(Beginning of Given information)
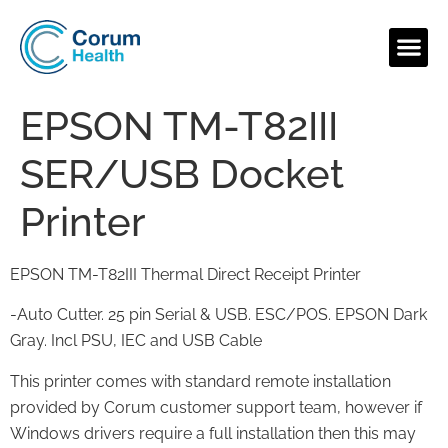
EPSON TM-T82III
SER/USB Docket
Printer
EPSON TM-T82III Thermal Direct Receipt Printer
-Auto Cutter. 25 pin Serial & USB. ESC/POS. EPSON Dark
Gray. Incl PSU, IEC and USB Cable
This printer comes with standard remote installation
provided by Corum customer support team, however if
Windows drivers require a full installation then this may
(End of Given information)
● **Task goal**:
If the word "EPSON" is on a line above, return that line.

● **Problem solution**:
EPSON TM-T82III
EPSON TM-T82III Thermal Direct Receipt Printer
-Auto Cutter. 25 pin Serial & USB. ESC/POS. EPSON Dark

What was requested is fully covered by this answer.